I was thrilled that LCHS Principal Michelle Luttrell was so quick to accept my request to shadow her for a day as part of our annual National Principals Month celebration. When I found her in the office more than 45 minutes before the first bell, she was already deep in conversation with a special education teacher, coaching her through challenges that occurred during a geometry lesson. That meeting was followed by another with a more experienced geometry teacher who had recently executed a new strategy in her class as part of a schoolwide literacy training. After getting the teacher’s feedback on the lesson, Principal Luttrell shared what she had observed in the classroom—commenting on what she had done well and offering recommendations to improve the lesson for future students.

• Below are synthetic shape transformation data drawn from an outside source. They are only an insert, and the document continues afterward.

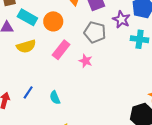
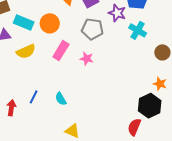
cyan cross: (140, 39) -> (138, 30), turned 30

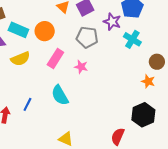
orange star: (160, 84) -> (148, 81), moved
cyan semicircle: (61, 99) -> (60, 95), moved, size x1.5
red semicircle: (134, 127) -> (118, 136), moved

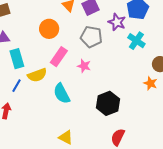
cyan rectangle: (18, 30) -> (17, 59), moved, turned 48
yellow semicircle: (20, 59) -> (37, 75), moved
blue line: (27, 104) -> (16, 86), moved
black hexagon: (143, 115) -> (108, 103), moved

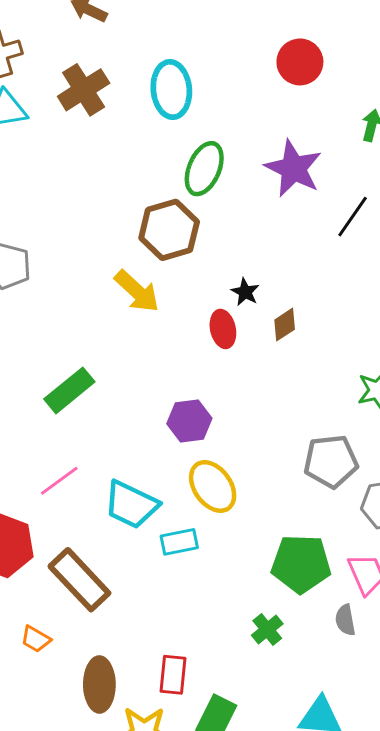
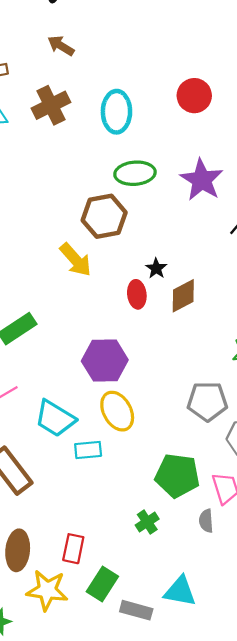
red circle: (300, 62) -> (194, 96), moved
green ellipse: (204, 169) -> (135, 173), turned 57
brown diamond: (285, 325) -> (183, 296), size x1.4
purple hexagon: (189, 421) -> (105, 360), size x1.4

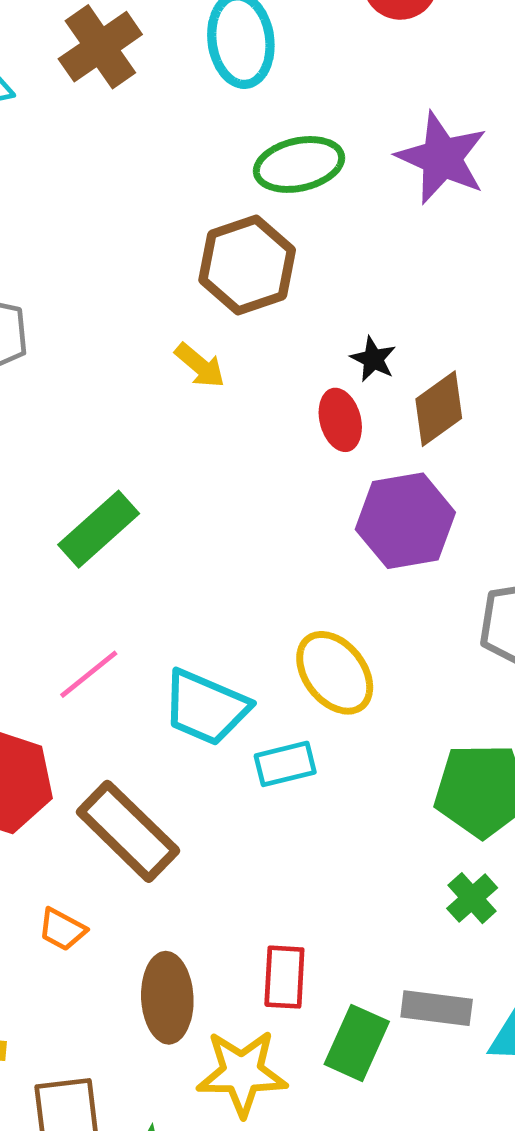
yellow arrow: (76, 260) -> (200, 366), size x0.7
purple hexagon: (105, 360) -> (405, 521), moved
green cross: (147, 522) -> (472, 898), moved
gray rectangle: (136, 610) -> (437, 1008), moved

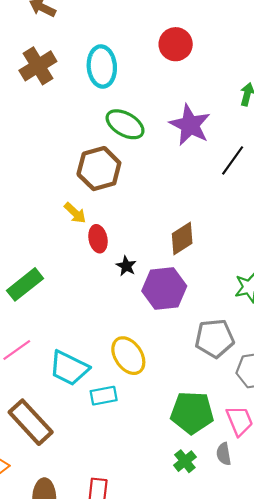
green ellipse: (299, 164) -> (125, 124), turned 39
black star: (373, 359) -> (126, 266), moved
red ellipse: (340, 420) -> (98, 239), moved

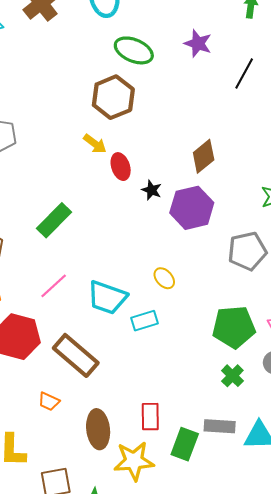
purple star: (190, 125) -> (198, 43), size x0.7
yellow ellipse: (128, 356) -> (164, 278), size x0.6

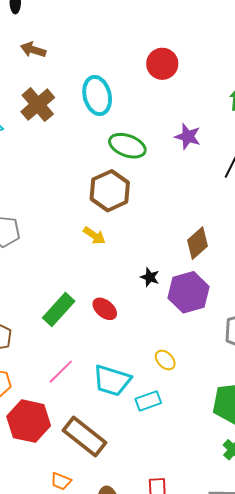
red ellipse: (121, 167) -> (105, 309), moved, turned -30

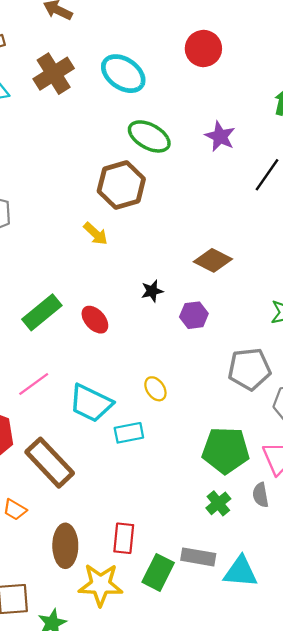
cyan ellipse: (97, 96) -> (123, 74), turned -51
brown diamond: (198, 243) -> (213, 260), turned 60
black star: (150, 277) -> (152, 291), turned 30
purple hexagon: (188, 292) -> (194, 315), size x0.6

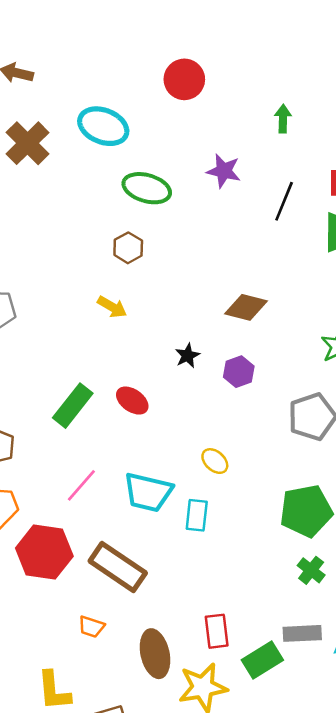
brown hexagon: (121, 185) -> (128, 248), size x0.6
cyan rectangle: (129, 433) -> (197, 515), turned -60
green rectangle: (158, 572) -> (262, 660), turned 44

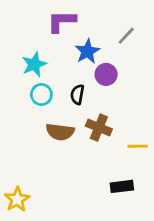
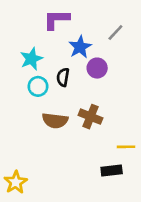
black semicircle: (77, 95) -> (63, 77), moved
yellow line: (138, 146) -> (126, 147), moved

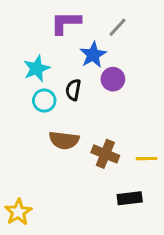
gray line: (115, 33) -> (117, 27), moved
brown cross: (91, 117) -> (105, 154), moved
yellow line: (126, 147) -> (146, 159), moved

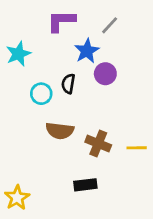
cyan star: (37, 68) -> (18, 54), moved
black rectangle: (130, 198) -> (85, 185), moved

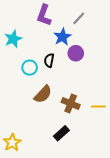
purple L-shape: (61, 21) -> (44, 15), turned -70
brown semicircle: (60, 131) -> (43, 94), turned -54
black rectangle: (85, 185) -> (61, 133), turned -35

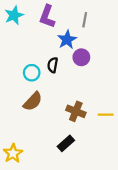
gray line: (79, 18) -> (85, 20), turned -32
cyan star: (13, 39) -> (14, 15), moved
brown semicircle: (43, 94) -> (33, 101), moved

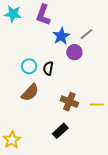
cyan star: (14, 15) -> (13, 14), turned 30
gray line: (85, 20) -> (87, 34), moved, turned 40
black semicircle: (53, 65) -> (48, 68), moved

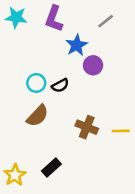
gray line: (87, 34) -> (106, 21), moved
black semicircle: (48, 68) -> (60, 85), turned -128
black rectangle: (60, 131) -> (51, 167), moved

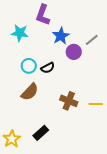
cyan star: (16, 17) -> (20, 33), moved
gray line: (106, 21) -> (92, 40), moved

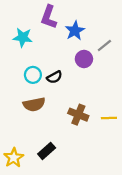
blue star: (61, 36) -> (75, 31), moved
brown semicircle: (30, 92) -> (34, 104), turned 36

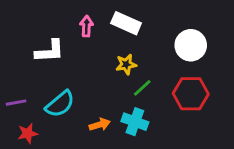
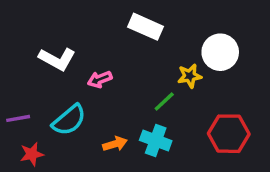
pink arrow: (86, 26) -> (100, 79), moved, turned -114
white L-shape: (50, 51) -> (57, 59), turned 32
yellow star: (126, 64) -> (190, 76), moved
red hexagon: (191, 94) -> (229, 134), moved

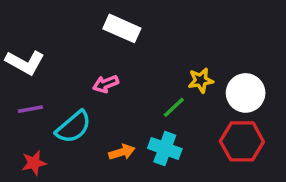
white rectangle: (145, 27) -> (122, 28), moved
white circle: (220, 52) -> (246, 93), moved
white L-shape: (57, 59) -> (25, 62), moved
purple line: (18, 118) -> (30, 109), moved

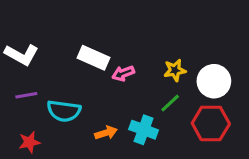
white rectangle: (122, 28) -> (94, 58), moved
pink arrow: (106, 84) -> (123, 73), moved
green line: (174, 107) -> (170, 103), moved
cyan semicircle: (73, 127) -> (64, 111), turned 48

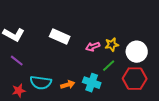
pink arrow: (123, 73) -> (93, 47), moved
purple line: (26, 95) -> (17, 61), turned 48
cyan semicircle: (64, 111) -> (41, 83), moved

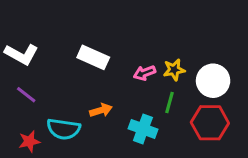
green line: (109, 66) -> (169, 102), turned -32
orange arrow: (68, 85) -> (101, 110), moved

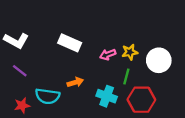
red hexagon: (210, 123) -> (141, 100), moved

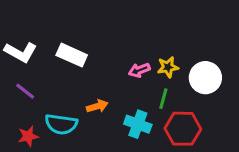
white rectangle: (70, 43) -> (72, 55), moved

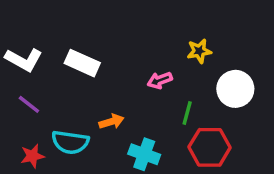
yellow star: (168, 67) -> (199, 51), moved
cyan cross: (138, 124) -> (144, 154), moved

As we walked outside to meet the first bus, Principal Luttrell explained that she and the three assistant principals each supervise 30–40 teachers and classified staff. However, the meetings I observed were with other teachers she coaches and focused on formative feedback to enhance their practice. And this emphasis on instructional leadership didn’t end when the students arrived. She also conducted a walkthrough of instructional strategies in a self-contained special education classroom and met with the head of counseling to discuss students at risk of not graduating on time.

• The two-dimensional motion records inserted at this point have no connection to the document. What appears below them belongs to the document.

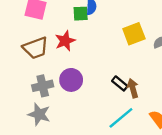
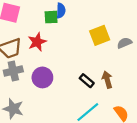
gray cross: (43, 86) -> (13, 71), moved
brown arrow: (133, 88) -> (107, 80), moved

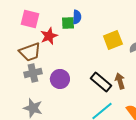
red star: (37, 42) -> (49, 36), moved
black rectangle: (87, 81) -> (101, 82), size x1.5

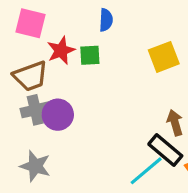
green square: (68, 23) -> (90, 55), moved
purple circle: (60, 79) -> (58, 115), moved
black rectangle: (101, 82) -> (165, 150), moved

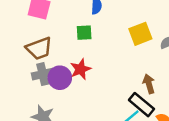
red star: (61, 50) -> (81, 69), moved

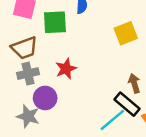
green square: (84, 33) -> (55, 22), moved, size x1.5
purple circle: (60, 78) -> (45, 98), moved

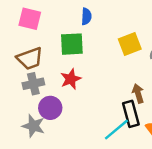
green square: (55, 22) -> (72, 44), moved
black rectangle: (127, 104) -> (131, 114), turned 35

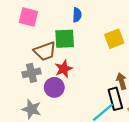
brown trapezoid: (30, 59) -> (45, 51), moved
purple circle: (50, 108) -> (54, 87), moved

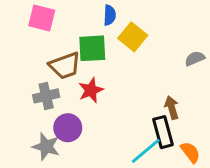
yellow square: (114, 39) -> (133, 37), moved, turned -30
purple circle: (54, 87) -> (68, 128), moved

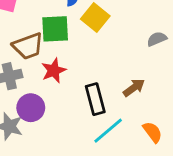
brown arrow: (172, 108) -> (134, 88), turned 70
black rectangle: (163, 132) -> (95, 99), moved

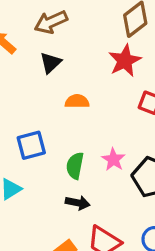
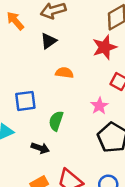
pink star: (113, 160) -> (99, 106), moved
black arrow: (78, 203) -> (40, 148), moved

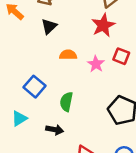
blue square: (25, 101) -> (34, 87), turned -35
pink star: (99, 106) -> (96, 64), moved

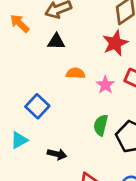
black triangle: (49, 26) -> (56, 41), turned 42
green semicircle: (66, 102) -> (101, 125), moved

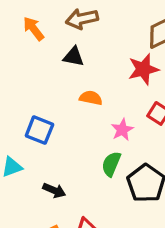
pink star: (105, 85) -> (122, 130), moved
blue square: (37, 106) -> (39, 130), turned -30

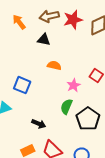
red star: (143, 69) -> (73, 20), moved
black arrow: (54, 190) -> (39, 124), moved

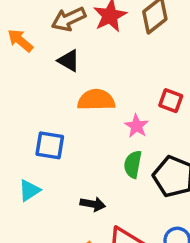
black triangle: (44, 40) -> (69, 61), turned 32
orange semicircle: (54, 65) -> (96, 100), size x1.5

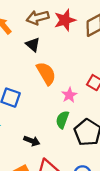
orange semicircle: (96, 100) -> (46, 73), turned 50

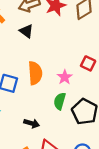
orange semicircle: (46, 73) -> (35, 73), moved, turned 30

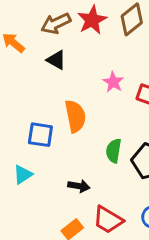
pink star: (65, 77) -> (113, 82), moved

The bulk of our day was spent in a day-long training with teachers who work most closely with the school’s English-language learners (ELL). The subjects they teach ranged from social studies to driver’s education, but they all modeled strategies that could be used with their students and discussed areas for improvement with the school’s ELL coach. The biggest aha! moment was when the group was shown a video clip of a woman speaking another language (which turned out to be Farsi) and were then asked what they learned. Some of us heard the words “penguin,” “chips,” and “chocolate,” but we could only guess as to the content. We were shown the clip again, but this time the woman used gestures and a stuffed penguin and chicken as props. We then understood that this was a lesson about healthy eating and its impact on classroom performance, and we discussed how they could use similar strategies in their own classes to help English-language learners better understand the lesson plan.

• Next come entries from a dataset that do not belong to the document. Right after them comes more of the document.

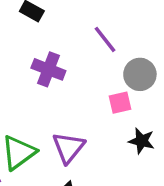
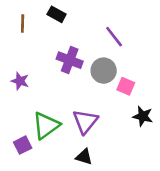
gray circle: (140, 74) -> (104, 71), moved
pink square: (120, 103) -> (126, 86), turned 36

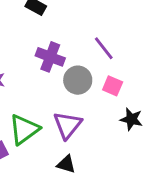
purple line: (114, 37) -> (104, 48), moved
gray circle: (104, 71) -> (78, 80), moved

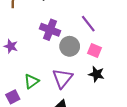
black star: (131, 119) -> (96, 74), moved
green triangle: (24, 129) -> (31, 81), size x0.7

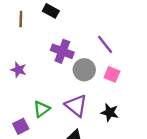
black star: (96, 74) -> (110, 112), moved
purple triangle: (62, 78) -> (76, 106), turned -30

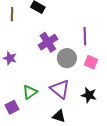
purple line: (105, 44) -> (85, 36), turned 36
purple cross: (62, 51) -> (48, 42), turned 36

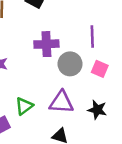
purple cross: (48, 42) -> (46, 44), turned 30
purple triangle: (60, 89) -> (61, 102), turned -35

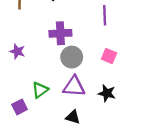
purple line: (92, 37) -> (105, 15), moved
gray circle: (70, 64) -> (72, 57), moved

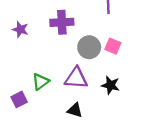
purple star: (17, 51) -> (20, 29), moved
gray circle: (72, 57) -> (89, 47), moved

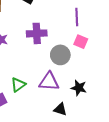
pink square: (113, 46) -> (81, 42), moved
black triangle: (75, 110) -> (60, 109), moved

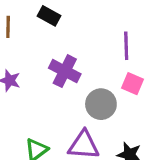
purple cross: (37, 33) -> (65, 71), turned 30

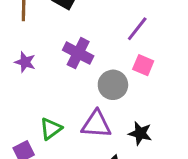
purple line: (126, 46) -> (137, 29), turned 40

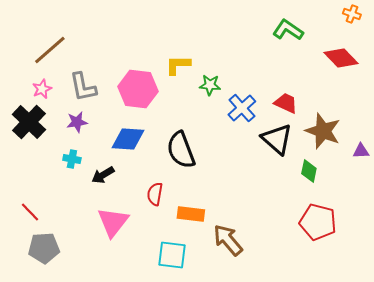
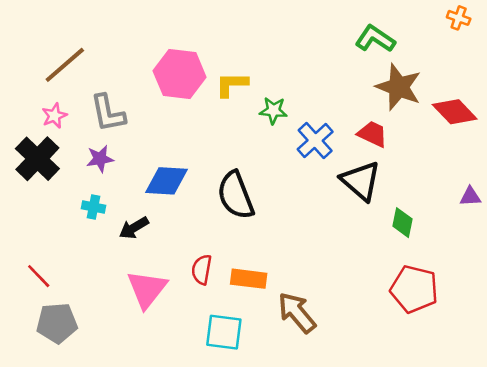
red diamond: (341, 58) -> (455, 112), moved
pink hexagon: (138, 89) -> (180, 74), moved
brown star: (323, 131) -> (399, 87), moved
red semicircle: (155, 194) -> (202, 270), moved

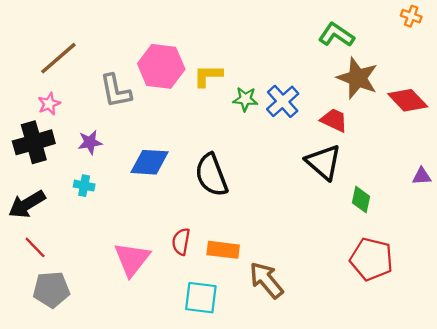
gray L-shape: (108, 113) -> (116, 91), moved
blue cross: (315, 140) -> (283, 101), moved
black cross: (37, 159) -> (34, 142), turned 30
black arrow: (134, 228) -> (27, 204), moved, size x1.4

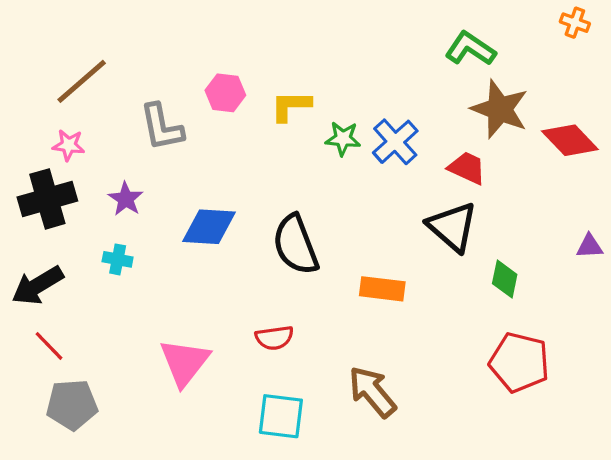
pink hexagon: (161, 66) -> (225, 93), size x0.6
pink star: (49, 104) -> (69, 145), turned 30
purple star: (90, 142) -> (126, 199), turned -30
red semicircle: (181, 242) -> (274, 338), moved, turned -108
orange rectangle: (223, 250) -> (382, 289), moved

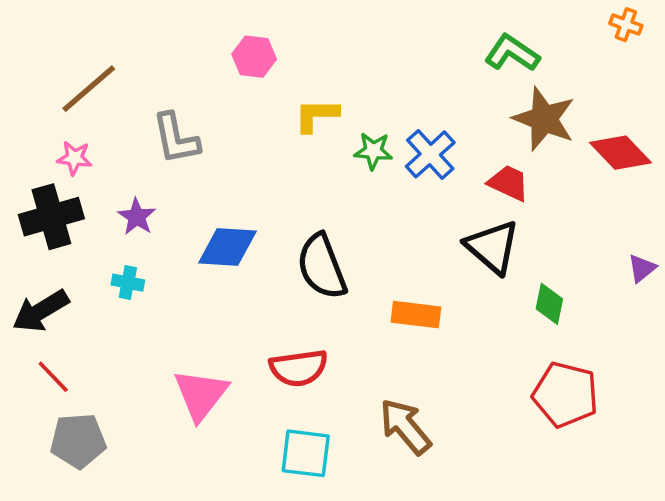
pink hexagon: (225, 93) -> (254, 57), moved
purple triangle: (590, 246) -> (642, 268), turned -36
red semicircle: (274, 338) -> (299, 368), size x1.4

I learned that most of the English-language learners at LCHS have been in the United States for less than three years, and this is definitely the issue that keeps Principal Luttrell up at night. Many of them had little to no formal schooling in their own countries, and those who did had transcripts with classes like the History of Peru, which don’t exactly transfer into credits for a standard high school diploma in Virginia. Yet, they’re still expected to graduate in four years and leave the public school system once they turn 20. There also seems to be a need for more English language teachers, which are greatly outnumbered by special education teachers even though the student populations are roughly the same size. In addition to the specialized training and monthly professional development sessions for all staff, Principal Luttrell is trying to make these students feel more connected to the school community. With homecoming days away, she shared that staff helped new students purchase class shirts and talked about the dance, football game, and other activities in all of their classes.

Space being a “commodity” was another topic of conversation I heard throughout the day—from the 19 special education teachers who were looking for a space to the school librarians who wanted to create a makerspace for students to use twice a week. LCHS was built in 1954, long before there was a need for computer labs and Wi-Fi. And with the increased demand for new school construction in a growing community, there has been little funding for school modernization or expansions.

Even with all of our interactions with teachers and other administrative staff, Principal Luttrell still made time for her students. She greeted kids in the hallway between classes, served lunch duty in the cafeteria, and waved as the last bus—which was 20 minutes late—pulled out of the school parking lot. She also made time to meet with students in the library who are creating a new “Raider Report” for community members that will highlight the achievements of the senior class. Students skipping class and other issues arose that may normally derail a principal’s day, but with a strong administrative team in place, Principal Luttrell never let that take her away from her laser-like focus on teaching and learning.

So how will my shadowing visit inform my own work at NASSP? Overall, it reaffirms our priority on professional development for school leaders and teachers and the need for Congress to continue funding Title II, Part A of the Every Student Succeeds Act. We will also continue to advocate for the policy recommendation in our position statement on school facilities and supported legislation endorsed by the Rebuild America’s Schools coalition, of which NASSP is a member. My final action will be researching federal and state policies on English-language learners and determining how we can better support school leaders to ensure the success of these students.